I sapori fruttati derivano dunque dalla chimica: un ex cantiniere ha riportato a Report la sua testimonianza di anni di lavoro nelle cantine in Veneto, dove per inseguire i gusti dei clienti si usa la chimica, il mosto rettificato, si aggiunge uva marcia per dare colore.

Secondo il cantiniere sarebbe stato l’enologo della cantina a dare le indicazioni ai produttori, come per esempio quali lieviti usare.
Pesticidi e antiparassitari uccidono i lieviti sulla buccia, così alcuni produttori usano lieviti artificiali.

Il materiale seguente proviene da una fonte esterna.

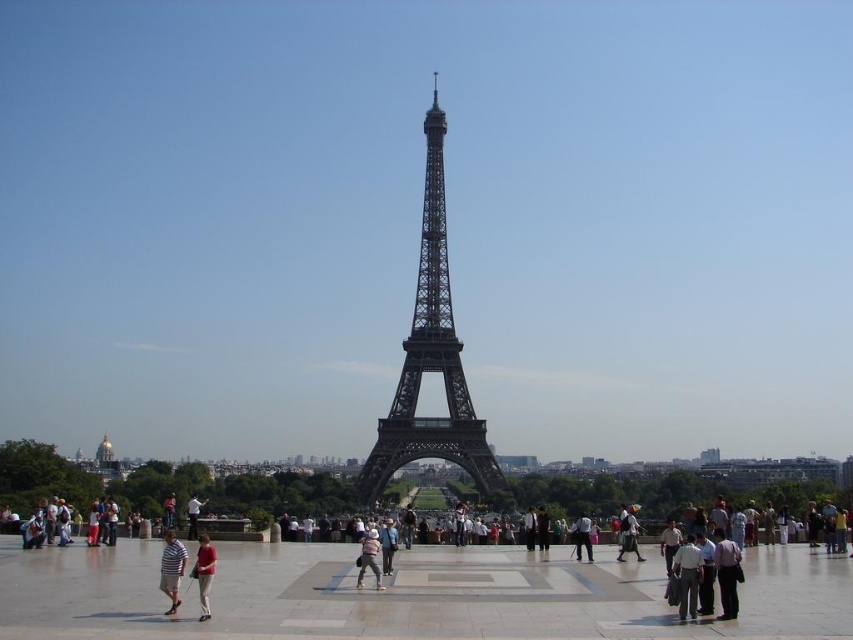 You are a photographer trying to capture the Eiffel Tower in the background with a light beige fabric hat in the foreground. Based on the scene, will the metallic gray eiffel tower at center appear larger than the light beige fabric hat at center in your photo?

Yes, the metallic gray eiffel tower at center is bigger than the light beige fabric hat at center, so it will appear larger in the photo.

You are a photographer standing in front of the Eiffel Tower. You notice a light beige fabric hat at center and a light brown leather jacket at center. Which object is wider from your perspective?

The light beige fabric hat at center might be wider than light brown leather jacket at center.

In the scene shown: You are standing in the plaza in front of the Eiffel Tower. You see the metallic gray eiffel tower at center and the light brown leather bag at center. Which object is closer to you?

The metallic gray eiffel tower at center is closer to you because it is in front of the light brown leather bag at center. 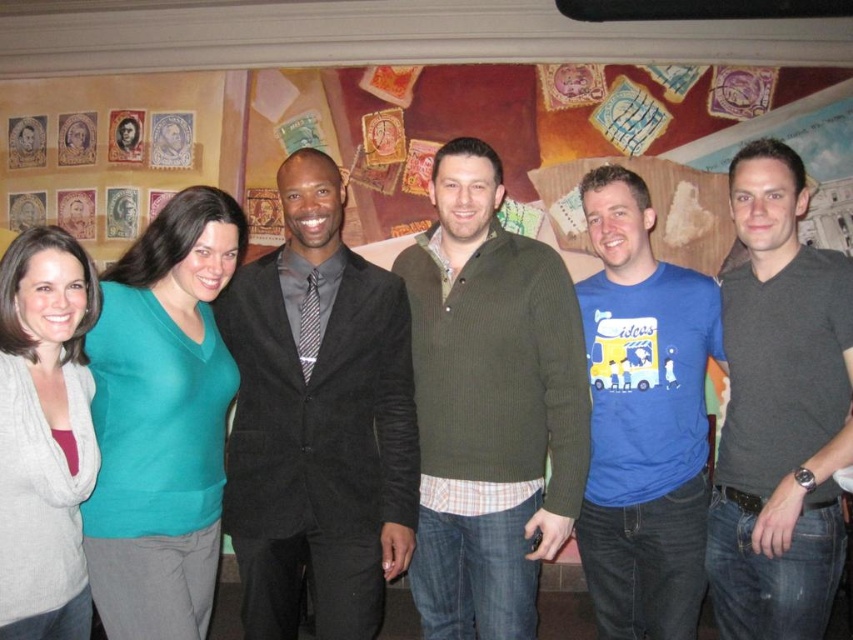 Question: Does suede black suit at center appear on the right side of teal matte sweater at left?

Choices:
 (A) yes
 (B) no

Answer: (A)

Question: Which object is the farthest from the teal matte sweater at left?

Choices:
 (A) gray knit cardigan at left
 (B) dark gray shirt at center
 (C) blue cotton t-shirt at center
 (D) suede black suit at center

Answer: (B)

Question: Which is farther from the suede black suit at center?

Choices:
 (A) olive-green sweater at center
 (B) teal matte sweater at left

Answer: (A)

Question: Which point is farther from the camera taking this photo?

Choices:
 (A) (799, 212)
 (B) (123, 454)
 (C) (9, 596)

Answer: (A)

Question: Is blue cotton t-shirt at center wider than gray knit cardigan at left?

Choices:
 (A) no
 (B) yes

Answer: (B)

Question: Does suede black suit at center have a smaller size compared to dark gray shirt at center?

Choices:
 (A) yes
 (B) no

Answer: (B) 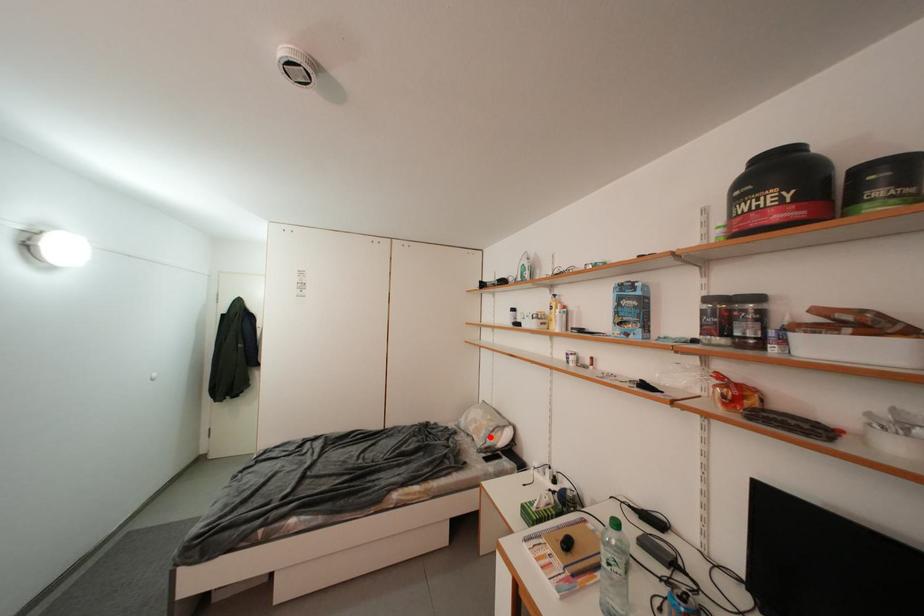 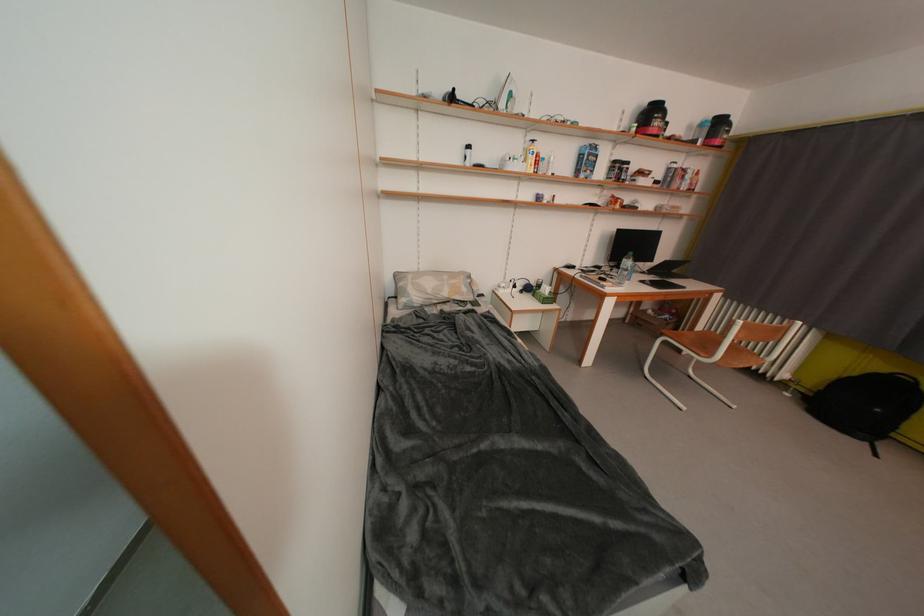 Question: A red point is marked in image1. In image2, is the corresponding 3D point closer to the camera or farther? Reply with the corresponding letter.

Choices:
 (A) The corresponding 3D point is closer.
 (B) The corresponding 3D point is farther.

Answer: (A)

Ma non fa così Nevio Scala nella sua cantina: hanno eliminato diserbanti, prodotti sistemici, la terra ha dentro i lombrichi, come quella ereditata dai genitori.

L’uva di Scala non contiene pesticidi, usano le erbe come Tarassaco e Trifogli per combattere le malattie delle viti, la peroospera, i funghi, tutto per conservare la biodiversità nei terreni e produrre un vino senza pesticidi.

Pesticidi che poi troviamo nel bicchiere.

Meglio produrre in modo naturale, poche bottiglie ma buone.

BIANCO CANNONE di Antonella Cignarale

I cambiamenti climatici costringono i gestori degli impianti a dover adeguarsi: A Gressoney raccolgono la neve che viene conservata e riutilizzata al 70% l’anno successivo, per un costo da 15 mila euro l’anno. Anche ai piedi del Cervino si segue la pratica dello snow farming per una gara di coppa del mondo: a Cervinia si sono inventati una gara transfrontaliera con la Svizzera, ma in questi due anni la gara è saltata, perché mancava la neve e per il vento.

Si dovrebbe organizzare le gare nei momenti in cui c’è neve, per esempio a fine stagione, come propone la campionessa Federica Brigone.

Perché la neve è diventata merce preziosa per gli impianti sciistici, perno del turismo in montagna: senza neve si deve usare quella artificiale, in un processo che ha bisogno di acqua, di temperature giuste, tutto regolato da un software.
La neve programmata è il business dell’azienda alto atesina Technoalpin: producono neve anche con 10-15 gradi, ma il loro cannone si sa adattare a tutte le temperature, producendo 100 metri cubi di neve all’ora, con neve di tutte le qualità, diversa a seconda che sia per le gare o per i turisti.

Oramai la neve dal cielo scende sempre meno, mentre le vacanze di Natale non possono aspettare la neve: chi lavora col turismo in montagna deve poter programmare l’apertura delle piste, essere pronto per l’arrivo dei turisti e degli appassionati.
Senza neve artificiale la stagione sciistica sarebbe compromessa: la neve programmata contiene più acqua e dunque risulta anche più resistente rispetto a quella naturale.

Occorre però una grande quantità di acqua, che sul Monte Rosa viene presa dal fiume Sesia, per circa il 10% del flusso.

I gestori degli impianti pagano poco per quest’acqua, circa 1000 euro per il comprensorio Monterosa 2000, che ha un fatturato invernale di 4 ml di euro.

Per fare a meno della neve artificiale bisognerebbe cambiare le abitudini dei turisti: chi rischia grosso sono le località sciistiche a media quote, senza neve rischiano di spopolarsi.

Altrimenti si deve diversificare il turismo e la pratica dell’innevamento tecnico non è sostenibile (l’acqua è un bene sempre più scarso), costa e non si può usare a basse quote.